--- Task brief ---
Show all lines below holding the string "капли".

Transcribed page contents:

━━━━━━━━━━━━━━━━

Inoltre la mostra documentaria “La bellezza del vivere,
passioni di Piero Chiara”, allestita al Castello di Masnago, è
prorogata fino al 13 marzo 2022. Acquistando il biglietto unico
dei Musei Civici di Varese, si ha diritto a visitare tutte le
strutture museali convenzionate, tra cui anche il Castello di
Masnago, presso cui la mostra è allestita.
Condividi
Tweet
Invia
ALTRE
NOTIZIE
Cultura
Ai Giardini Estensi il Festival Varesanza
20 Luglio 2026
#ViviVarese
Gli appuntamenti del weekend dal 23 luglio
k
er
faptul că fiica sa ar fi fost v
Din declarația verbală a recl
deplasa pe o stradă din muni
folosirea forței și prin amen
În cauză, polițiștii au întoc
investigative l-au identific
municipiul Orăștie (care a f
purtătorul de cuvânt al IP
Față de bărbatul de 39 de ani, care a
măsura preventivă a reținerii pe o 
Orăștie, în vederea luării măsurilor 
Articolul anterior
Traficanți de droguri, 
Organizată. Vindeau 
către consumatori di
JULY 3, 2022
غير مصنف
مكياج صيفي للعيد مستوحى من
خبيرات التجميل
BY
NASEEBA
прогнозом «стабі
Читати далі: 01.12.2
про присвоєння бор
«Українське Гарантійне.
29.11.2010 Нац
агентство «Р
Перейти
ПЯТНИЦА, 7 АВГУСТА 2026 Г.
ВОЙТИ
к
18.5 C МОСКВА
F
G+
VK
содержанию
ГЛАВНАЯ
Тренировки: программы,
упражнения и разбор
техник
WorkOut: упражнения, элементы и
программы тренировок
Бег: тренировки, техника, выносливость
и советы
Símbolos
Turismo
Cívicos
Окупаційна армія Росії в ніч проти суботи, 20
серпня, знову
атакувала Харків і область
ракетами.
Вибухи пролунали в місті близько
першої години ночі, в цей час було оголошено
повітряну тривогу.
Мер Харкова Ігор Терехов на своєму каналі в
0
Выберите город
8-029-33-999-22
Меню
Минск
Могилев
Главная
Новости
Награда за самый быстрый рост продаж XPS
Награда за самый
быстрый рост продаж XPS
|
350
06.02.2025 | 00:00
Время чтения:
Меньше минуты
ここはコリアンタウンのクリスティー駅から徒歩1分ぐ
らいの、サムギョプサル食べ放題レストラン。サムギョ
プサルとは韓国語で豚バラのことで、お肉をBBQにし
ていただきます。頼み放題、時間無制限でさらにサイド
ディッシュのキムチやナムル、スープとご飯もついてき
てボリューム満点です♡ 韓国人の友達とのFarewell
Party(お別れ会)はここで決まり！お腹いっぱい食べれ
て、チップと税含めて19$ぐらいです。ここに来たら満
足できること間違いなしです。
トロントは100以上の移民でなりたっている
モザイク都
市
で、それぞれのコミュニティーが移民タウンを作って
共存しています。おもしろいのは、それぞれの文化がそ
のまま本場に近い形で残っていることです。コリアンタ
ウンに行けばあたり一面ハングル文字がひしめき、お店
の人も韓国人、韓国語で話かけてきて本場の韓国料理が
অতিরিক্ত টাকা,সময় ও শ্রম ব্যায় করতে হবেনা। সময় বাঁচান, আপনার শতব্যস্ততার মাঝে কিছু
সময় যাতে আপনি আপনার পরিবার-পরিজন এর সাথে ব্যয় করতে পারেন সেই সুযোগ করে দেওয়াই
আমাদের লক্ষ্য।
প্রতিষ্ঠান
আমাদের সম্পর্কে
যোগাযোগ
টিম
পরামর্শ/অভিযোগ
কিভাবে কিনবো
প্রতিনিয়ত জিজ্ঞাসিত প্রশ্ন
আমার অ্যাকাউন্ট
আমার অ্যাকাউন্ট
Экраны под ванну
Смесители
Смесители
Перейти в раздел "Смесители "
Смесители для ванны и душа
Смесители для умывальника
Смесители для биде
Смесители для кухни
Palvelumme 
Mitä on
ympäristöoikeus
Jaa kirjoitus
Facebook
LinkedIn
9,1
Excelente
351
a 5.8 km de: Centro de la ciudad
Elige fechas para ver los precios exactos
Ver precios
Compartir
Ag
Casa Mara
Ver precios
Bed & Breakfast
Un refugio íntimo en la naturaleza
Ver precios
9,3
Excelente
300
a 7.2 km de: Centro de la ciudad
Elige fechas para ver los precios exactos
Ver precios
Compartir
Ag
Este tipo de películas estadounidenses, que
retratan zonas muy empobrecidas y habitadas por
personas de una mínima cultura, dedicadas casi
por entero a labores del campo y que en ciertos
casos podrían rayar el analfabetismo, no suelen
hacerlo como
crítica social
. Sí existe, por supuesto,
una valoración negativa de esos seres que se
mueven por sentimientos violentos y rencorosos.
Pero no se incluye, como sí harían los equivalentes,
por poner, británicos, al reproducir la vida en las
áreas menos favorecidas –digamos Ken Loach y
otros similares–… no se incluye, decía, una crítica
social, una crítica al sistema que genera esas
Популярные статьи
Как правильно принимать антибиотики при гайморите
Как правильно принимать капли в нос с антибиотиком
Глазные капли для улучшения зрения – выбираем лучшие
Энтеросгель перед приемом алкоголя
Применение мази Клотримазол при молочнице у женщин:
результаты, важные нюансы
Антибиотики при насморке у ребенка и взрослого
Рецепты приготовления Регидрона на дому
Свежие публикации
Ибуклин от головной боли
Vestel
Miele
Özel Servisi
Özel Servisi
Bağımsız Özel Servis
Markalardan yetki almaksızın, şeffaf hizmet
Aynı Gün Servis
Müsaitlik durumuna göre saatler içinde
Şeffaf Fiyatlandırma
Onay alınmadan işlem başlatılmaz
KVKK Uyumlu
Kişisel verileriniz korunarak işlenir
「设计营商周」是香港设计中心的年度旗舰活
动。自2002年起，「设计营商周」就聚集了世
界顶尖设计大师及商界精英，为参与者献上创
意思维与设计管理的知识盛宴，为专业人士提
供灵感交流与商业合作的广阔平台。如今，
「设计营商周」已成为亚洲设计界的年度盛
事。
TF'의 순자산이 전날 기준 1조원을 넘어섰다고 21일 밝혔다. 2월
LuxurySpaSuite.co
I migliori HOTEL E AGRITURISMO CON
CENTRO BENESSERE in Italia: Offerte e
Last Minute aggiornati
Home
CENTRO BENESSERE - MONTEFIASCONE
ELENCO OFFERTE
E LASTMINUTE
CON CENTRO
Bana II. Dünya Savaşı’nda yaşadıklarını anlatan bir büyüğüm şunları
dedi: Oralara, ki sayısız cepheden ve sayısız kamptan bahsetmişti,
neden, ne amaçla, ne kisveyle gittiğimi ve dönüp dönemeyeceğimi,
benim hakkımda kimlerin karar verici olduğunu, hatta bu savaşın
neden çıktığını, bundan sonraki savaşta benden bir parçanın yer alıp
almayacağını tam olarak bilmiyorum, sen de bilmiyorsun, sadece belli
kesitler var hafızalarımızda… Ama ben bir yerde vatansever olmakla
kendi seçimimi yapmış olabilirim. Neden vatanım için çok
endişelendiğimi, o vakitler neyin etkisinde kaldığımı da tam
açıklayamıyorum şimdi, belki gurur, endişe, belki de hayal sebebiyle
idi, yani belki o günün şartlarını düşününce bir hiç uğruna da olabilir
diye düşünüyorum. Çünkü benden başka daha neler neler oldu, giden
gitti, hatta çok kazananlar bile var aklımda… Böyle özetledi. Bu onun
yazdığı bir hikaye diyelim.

━━━━━━━━━━━━━━━━

--- Response to the exercise ---
Как правильно принимать капли в нос с антибиотиком
Глазные капли для улучшения зрения – выбираем лучшие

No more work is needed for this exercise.